Setting up more than 18 GPU Instances on Azure using VMs or Containers
I have been getting a number of questions around the availability of Azure N Series GPU
at present we have two SKUs NC (GPU Compute}_ and NV (GPU Visualisation)
This blog explains the differences between the SKUs and where NC vs NV hardware instances should be used https://blogs.msdn.microsoft.com/uk_faculty_connection/2017/01/10/azure-cloud-gpu-for-datascience-and-academic-activities-such-as-cloud-rendering/
DataCenter & OS Availability
For NV machines (visualization): OS Availability- Windows Server 2016 or Windows Server 2012 R2
Region Availability – South Central US, West EU, South East Asia
For NC machines (compute):
OS Availability- Windows Server 2016, Windows Server 2012 R2 or Ubuntu 16.04 LTS
Region Availability – South Central US, East US
– You should choose HDD and not SSD
– You should install the necessary GPU drivers all documentation is available here: https://docs.microsoft.com/en-us/azure/virtual-machines/virtual-machines-windows-n-series-driver-setup and https://docs.microsoft.com/en-us/azure/virtual-machines/virtual-machines-linux-n-series-driver-setup
In regards to provisioning at present Azure GPU provision via portal.azure.com is set to a maximum of 18 Instances. If you require more Instances, the following is a quick overview of the steps you should take.
Step 1. You make a provisioning request on Azure via the Azure Portal http://portal.azure.com , so you simply try to create the VM.
Step 2. You will initially get a failure as the maximum number of NC24 is 20 Instances this places your request in a hold so please don’t allocate without letting me know anything over 18 instances
The error is "Operation results in exceeding quota limits of Core. Maximum allowed: 20, Current in use: 18," when trying to allocate the VMs in South Central US
Step 3. You will receive an email within 24 hours from the provision team look at the request and generally get in touch to confirm this wasn’t a mistake as NC series are costly.
To request a quota increase, you must open a Support Request with Microsoft. Load the Microsoft Azure Portal and click the question mark icon in the upper-right corner to get started.

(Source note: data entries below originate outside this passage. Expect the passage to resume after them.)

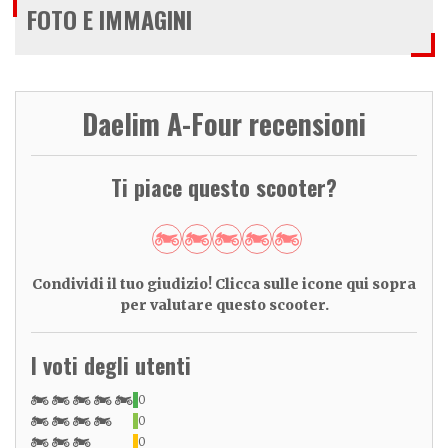
FOTO E IMMAGINI
Daelim A-Four recensioni
Ti piace questo scooter?
Condividi il tuo giudizio! Clicca sulle icone qui sopra
per valutare questo scooter.
I voti degli utenti
0
0
0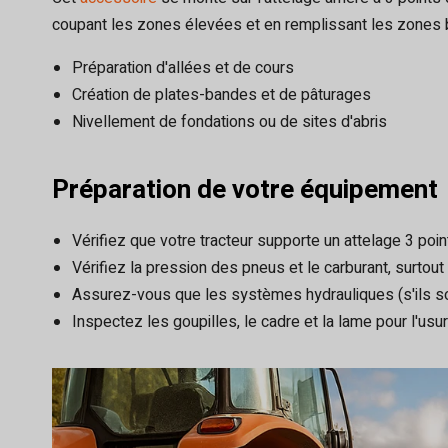
coupant les zones élevées et en remplissant les zones ba
Préparation d'allées et de cours
Création de plates-bandes et de pâturages
Nivellement de fondations ou de sites d'abris
Préparation de votre équipement
Vérifiez que votre tracteur supporte un attelage 3 poi
Vérifiez la pression des pneus et le carburant, surtout 
Assurez-vous que les systèmes hydrauliques (s'ils so
Inspectez les goupilles, le cadre et la lame pour l'usure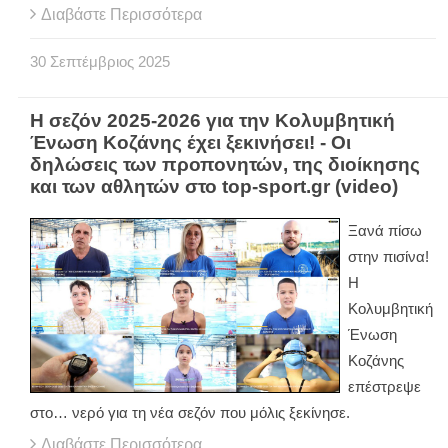
Διαβάστε Περισσότερα
30
Σεπτέμβριος
2025
Η σεζόν 2025-2026 για την Κολυμβητική
Ένωση Κοζάνης έχει ξεκινήσει! - Οι
δηλώσεις των προπονητών, της διοίκησης
και των αθλητών στο top-sport.gr (video)
Ξανά πίσω
στην πισίνα!
Η
Κολυμβητική
Ένωση
Κοζάνης
επέστρεψε
στο… νερό για τη νέα σεζόν που μόλις ξεκίνησε.
Διαβάστε Περισσότερα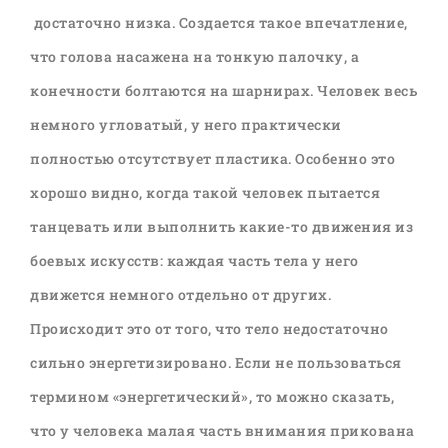
достаточно низка. Создается такое впечатление,
что голова насажена на тонкую палочку, а
конечности болтаются на шарнирах. Человек весь
немного угловатый, у него практически
полностью отсутствует пластика. Особенно это
хорошо видно, когда такой человек пытается
танцевать или выполнить какие-то движения из
боевых искусств: каждая часть тела у него
движется немного отдельно от других.
Происходит это от того, что тело недостаточно
сильно энергетизировано. Если не пользоваться
термином «энергетический», то можно сказать,
что у человека малая часть внимания прикована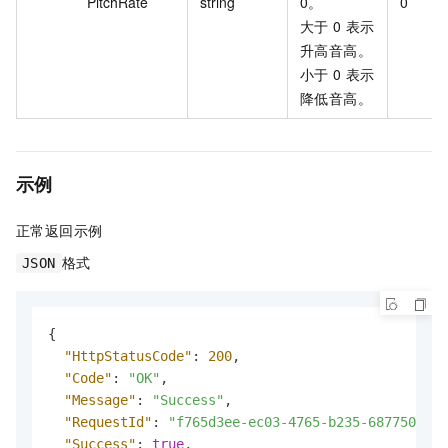
PitchRate
string
0。
0
大于 0 表示
升高音高。
小于 0 表示
降低音高。
示例
正常返回示例
格式
JSON
{
"HttpStatusCode"
:
200
,
"Code"
:
"OK"
,
"Message"
:
"Success"
,
"RequestId"
:
"f765d3ee-ec03-4765-b235-6877501d99
"Success"
:
true
,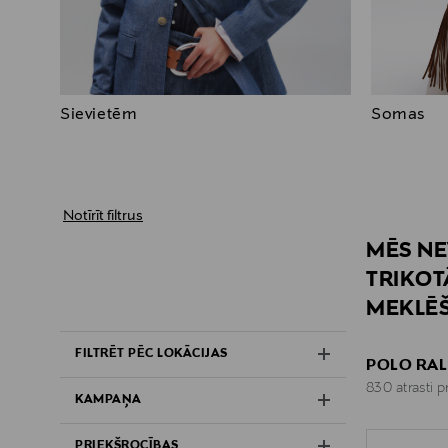
Sievietēm
Somas
Notīrīt filtrus
MĒS NE
TRIKOT
MEKLĒŠ
FILTRĒT PĒC LOKĀCIJAS
POLO RAL
830 atrasti p
KAMPAŅA
PRIEKŠROCĪBAS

The email you receive may from an alias or one of the provisioning team directly but it will be titled like this
RE: [REG:XXXXXXXX (is a number)] Quota request - Cores Initial Response
Information you need to submit
If you require over 18 Instances for your courses its always good to be clear to what these are being used for
The Azure Region you wish to deploy this to
Requirement Number of Instances x Type of GPU Instance i.e. 20 x NC6 server instances and specification of available services and costs are below
What will the GPU be used for
i.e GPU Cores for use within Deep Learning curriculum
Course Title: i.e Data Analysis and Probabilistic Inference
Course begin date: i.e. 16/1/17
Course end date: i.e 1/4/17 Number of participating students: 120 Profile of students: 4th-year machine learning students (undergraduate)
Proposed MS Azure utilisation in support of course teaching: estimated 880 hours of teaching utilisation be mindful of the costs which will be charged to your Azure Subscriptions
So in this example you have 20 x NC6 for 880 hrs per instance so 17,600 hours (733 days) of compute at $0.90 per hr = $15,840 charge to your Azure Subscription
Number of Students i.e. 125
What will students be doing i.e. SSH for Students Approx 3 students per NC6
The provisioning team then check with the capacity team to see if a pre auth has been given for you and for the details above they then pass/fail the request this and your machine can be provisioned.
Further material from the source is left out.